## WORK TASK
Within the lines below, find those that hold the string "Cleaning" and copy each one.

________

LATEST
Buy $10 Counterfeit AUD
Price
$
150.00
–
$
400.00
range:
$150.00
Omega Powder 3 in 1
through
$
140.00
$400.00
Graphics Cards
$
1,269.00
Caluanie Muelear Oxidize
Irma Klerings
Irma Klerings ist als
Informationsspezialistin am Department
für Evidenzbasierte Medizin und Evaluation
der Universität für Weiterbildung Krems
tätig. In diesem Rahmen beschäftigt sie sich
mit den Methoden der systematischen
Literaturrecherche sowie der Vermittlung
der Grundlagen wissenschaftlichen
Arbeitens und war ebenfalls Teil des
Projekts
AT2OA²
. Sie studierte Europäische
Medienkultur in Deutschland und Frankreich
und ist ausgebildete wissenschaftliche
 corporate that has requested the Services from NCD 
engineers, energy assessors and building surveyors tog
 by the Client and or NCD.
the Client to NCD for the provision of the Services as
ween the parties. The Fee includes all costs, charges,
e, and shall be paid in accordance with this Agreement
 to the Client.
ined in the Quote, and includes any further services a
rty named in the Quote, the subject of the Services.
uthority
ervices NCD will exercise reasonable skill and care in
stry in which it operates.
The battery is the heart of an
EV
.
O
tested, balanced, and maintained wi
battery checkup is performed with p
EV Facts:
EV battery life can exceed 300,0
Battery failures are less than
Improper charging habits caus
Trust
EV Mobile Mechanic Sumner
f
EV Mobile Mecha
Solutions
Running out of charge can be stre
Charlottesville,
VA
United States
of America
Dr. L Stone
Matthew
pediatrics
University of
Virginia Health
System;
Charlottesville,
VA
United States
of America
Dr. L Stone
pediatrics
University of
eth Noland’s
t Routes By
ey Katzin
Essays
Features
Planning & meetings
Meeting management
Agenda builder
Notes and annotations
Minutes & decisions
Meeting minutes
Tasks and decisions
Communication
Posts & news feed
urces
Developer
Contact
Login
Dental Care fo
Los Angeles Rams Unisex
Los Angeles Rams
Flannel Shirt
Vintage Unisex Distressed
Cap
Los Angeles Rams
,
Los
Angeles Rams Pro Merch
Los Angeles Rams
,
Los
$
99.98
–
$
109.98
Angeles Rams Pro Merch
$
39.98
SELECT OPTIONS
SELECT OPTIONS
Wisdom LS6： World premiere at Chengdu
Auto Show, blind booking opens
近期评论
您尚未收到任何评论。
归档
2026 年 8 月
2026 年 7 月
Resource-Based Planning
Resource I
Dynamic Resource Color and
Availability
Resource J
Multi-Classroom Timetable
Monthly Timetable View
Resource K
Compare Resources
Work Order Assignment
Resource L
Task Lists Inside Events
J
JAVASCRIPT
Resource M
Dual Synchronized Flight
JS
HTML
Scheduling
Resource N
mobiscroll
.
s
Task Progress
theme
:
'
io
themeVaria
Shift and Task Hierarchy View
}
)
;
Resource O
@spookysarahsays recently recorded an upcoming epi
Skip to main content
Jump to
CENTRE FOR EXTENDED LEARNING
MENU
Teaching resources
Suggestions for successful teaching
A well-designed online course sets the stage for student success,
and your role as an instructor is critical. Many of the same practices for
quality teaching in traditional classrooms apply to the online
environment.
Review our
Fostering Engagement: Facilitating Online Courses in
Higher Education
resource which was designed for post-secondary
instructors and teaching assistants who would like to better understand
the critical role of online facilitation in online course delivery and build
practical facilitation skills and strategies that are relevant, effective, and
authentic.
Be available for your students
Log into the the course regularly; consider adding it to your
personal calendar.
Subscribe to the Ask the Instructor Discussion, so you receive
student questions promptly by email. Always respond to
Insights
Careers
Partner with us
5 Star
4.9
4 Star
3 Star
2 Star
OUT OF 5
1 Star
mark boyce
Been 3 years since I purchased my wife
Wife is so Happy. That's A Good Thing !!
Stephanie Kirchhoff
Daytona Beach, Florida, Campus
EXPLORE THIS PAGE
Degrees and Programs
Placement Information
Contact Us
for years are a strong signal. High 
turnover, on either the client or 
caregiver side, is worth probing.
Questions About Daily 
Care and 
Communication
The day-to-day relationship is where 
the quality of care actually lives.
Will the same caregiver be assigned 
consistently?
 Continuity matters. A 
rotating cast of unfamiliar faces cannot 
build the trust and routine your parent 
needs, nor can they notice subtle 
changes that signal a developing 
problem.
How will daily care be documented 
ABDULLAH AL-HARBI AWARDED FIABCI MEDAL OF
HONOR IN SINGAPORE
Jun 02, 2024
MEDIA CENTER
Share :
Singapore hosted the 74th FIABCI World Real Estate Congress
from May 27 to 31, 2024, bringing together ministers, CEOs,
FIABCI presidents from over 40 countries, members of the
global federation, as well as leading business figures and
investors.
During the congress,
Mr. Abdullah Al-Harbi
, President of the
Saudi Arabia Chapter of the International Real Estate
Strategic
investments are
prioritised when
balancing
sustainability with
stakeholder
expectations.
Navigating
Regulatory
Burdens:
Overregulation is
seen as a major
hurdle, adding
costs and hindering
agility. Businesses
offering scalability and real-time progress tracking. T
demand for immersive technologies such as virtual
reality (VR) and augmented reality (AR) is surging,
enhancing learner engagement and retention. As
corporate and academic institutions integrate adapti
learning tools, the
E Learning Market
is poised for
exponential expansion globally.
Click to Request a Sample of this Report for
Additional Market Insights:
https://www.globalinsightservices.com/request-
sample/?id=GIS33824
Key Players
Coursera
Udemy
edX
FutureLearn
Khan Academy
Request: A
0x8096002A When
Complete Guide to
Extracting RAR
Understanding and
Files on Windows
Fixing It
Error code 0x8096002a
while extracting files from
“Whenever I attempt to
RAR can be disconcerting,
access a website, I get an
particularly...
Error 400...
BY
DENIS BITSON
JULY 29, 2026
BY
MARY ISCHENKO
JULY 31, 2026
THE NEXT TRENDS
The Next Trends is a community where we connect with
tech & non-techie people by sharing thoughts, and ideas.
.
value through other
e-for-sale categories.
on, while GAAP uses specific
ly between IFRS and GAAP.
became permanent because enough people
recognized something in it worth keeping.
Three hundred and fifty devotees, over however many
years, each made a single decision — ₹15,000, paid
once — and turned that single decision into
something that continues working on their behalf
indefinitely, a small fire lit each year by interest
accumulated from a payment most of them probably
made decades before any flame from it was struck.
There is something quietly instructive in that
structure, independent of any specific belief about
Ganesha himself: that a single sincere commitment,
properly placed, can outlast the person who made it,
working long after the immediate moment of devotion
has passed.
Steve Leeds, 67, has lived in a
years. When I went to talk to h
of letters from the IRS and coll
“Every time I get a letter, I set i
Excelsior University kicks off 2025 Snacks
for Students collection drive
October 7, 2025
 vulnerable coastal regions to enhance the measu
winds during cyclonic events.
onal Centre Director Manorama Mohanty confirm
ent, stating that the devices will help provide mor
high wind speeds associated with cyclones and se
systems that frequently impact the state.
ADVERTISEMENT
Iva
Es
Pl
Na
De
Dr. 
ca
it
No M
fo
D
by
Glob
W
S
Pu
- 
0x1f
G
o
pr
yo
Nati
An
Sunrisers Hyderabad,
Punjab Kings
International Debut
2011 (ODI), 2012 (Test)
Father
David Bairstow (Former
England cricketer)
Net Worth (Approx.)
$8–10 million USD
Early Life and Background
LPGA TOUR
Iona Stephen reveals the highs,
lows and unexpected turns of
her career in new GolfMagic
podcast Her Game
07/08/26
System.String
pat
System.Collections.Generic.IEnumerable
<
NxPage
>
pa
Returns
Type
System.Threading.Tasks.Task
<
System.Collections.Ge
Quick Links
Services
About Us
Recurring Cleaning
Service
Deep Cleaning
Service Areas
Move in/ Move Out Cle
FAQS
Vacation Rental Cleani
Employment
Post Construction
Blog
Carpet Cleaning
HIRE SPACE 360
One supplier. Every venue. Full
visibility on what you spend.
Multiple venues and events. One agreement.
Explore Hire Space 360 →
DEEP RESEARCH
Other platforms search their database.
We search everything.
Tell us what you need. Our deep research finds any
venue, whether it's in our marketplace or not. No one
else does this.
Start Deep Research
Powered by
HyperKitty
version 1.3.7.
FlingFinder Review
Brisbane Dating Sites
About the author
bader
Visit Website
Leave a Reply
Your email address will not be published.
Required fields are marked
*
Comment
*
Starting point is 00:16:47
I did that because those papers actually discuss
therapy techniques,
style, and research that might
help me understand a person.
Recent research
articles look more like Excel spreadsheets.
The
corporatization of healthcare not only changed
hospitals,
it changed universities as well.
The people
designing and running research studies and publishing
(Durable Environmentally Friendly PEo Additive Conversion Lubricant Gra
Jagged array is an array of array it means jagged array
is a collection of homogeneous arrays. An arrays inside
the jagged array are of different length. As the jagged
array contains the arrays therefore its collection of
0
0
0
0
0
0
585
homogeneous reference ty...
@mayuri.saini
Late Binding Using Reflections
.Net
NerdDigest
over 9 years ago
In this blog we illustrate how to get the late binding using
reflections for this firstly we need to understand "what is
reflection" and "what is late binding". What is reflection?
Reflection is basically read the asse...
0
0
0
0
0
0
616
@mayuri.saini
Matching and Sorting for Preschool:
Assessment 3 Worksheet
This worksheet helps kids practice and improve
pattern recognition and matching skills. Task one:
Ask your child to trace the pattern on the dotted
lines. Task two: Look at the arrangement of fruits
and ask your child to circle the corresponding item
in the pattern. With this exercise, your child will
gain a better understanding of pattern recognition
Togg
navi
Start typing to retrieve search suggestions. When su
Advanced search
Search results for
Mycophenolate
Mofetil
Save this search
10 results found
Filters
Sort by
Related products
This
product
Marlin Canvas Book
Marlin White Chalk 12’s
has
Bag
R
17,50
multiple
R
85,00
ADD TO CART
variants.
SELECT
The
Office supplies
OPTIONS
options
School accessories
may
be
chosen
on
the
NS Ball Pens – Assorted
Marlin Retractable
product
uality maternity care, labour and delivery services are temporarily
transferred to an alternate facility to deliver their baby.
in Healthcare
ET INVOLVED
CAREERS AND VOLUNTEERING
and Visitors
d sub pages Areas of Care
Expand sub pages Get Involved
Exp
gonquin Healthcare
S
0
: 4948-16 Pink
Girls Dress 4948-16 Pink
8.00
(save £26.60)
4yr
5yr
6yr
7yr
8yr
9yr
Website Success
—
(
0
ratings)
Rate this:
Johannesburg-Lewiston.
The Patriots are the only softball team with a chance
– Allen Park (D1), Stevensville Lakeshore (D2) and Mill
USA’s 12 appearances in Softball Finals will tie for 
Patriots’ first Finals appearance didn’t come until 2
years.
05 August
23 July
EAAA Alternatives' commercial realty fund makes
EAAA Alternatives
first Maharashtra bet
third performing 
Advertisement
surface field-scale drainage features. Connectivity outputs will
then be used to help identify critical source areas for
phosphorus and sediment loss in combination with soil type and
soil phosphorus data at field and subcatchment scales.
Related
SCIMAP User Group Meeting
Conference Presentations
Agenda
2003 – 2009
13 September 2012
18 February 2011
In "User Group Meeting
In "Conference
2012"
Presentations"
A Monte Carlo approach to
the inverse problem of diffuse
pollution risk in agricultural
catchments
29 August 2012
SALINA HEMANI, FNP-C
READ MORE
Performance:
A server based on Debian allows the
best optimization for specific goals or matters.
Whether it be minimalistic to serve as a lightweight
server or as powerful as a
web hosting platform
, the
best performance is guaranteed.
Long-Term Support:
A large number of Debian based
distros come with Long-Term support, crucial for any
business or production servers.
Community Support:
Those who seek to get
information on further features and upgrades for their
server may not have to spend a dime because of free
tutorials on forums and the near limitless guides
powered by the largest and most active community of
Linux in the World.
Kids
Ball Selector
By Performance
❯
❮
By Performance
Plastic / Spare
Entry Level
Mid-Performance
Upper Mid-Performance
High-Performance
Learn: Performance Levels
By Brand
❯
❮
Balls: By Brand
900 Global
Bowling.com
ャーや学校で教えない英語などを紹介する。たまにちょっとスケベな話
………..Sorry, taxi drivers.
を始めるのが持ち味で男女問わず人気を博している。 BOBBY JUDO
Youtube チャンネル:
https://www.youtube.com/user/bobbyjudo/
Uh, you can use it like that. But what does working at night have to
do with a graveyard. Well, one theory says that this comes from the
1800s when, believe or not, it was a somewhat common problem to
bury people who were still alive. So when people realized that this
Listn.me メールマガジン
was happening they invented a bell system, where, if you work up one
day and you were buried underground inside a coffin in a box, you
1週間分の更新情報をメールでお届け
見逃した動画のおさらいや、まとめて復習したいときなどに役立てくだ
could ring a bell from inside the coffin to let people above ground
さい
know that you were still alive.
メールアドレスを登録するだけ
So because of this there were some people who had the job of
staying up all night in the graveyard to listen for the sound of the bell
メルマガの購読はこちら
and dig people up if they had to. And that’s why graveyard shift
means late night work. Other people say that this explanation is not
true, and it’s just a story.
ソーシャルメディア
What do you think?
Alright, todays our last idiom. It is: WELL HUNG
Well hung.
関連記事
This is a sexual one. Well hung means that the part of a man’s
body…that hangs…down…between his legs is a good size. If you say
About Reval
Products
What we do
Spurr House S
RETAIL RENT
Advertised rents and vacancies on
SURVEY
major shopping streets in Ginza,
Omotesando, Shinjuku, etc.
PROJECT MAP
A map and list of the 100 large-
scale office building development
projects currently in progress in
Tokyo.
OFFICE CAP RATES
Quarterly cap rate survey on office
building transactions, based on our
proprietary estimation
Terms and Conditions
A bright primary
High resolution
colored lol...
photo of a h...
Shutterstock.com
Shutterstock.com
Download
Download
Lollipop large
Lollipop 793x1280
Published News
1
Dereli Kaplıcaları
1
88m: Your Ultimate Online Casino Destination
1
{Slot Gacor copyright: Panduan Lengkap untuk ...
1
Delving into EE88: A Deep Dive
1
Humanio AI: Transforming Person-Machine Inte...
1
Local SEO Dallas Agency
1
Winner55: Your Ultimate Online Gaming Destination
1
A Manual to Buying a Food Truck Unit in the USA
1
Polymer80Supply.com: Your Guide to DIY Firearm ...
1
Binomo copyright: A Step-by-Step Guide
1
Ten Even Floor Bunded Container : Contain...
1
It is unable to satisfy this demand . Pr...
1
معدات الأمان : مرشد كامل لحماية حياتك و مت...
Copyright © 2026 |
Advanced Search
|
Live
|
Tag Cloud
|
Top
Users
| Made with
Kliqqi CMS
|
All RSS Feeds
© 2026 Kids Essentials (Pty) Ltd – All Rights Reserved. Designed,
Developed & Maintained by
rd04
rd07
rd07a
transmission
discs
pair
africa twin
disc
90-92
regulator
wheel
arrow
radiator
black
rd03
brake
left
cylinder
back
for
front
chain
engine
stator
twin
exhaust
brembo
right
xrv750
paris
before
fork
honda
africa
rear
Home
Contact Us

________

## ANSWER TO THIS TASK
Recurring Cleaning
Deep Cleaning
Carpet Cleaning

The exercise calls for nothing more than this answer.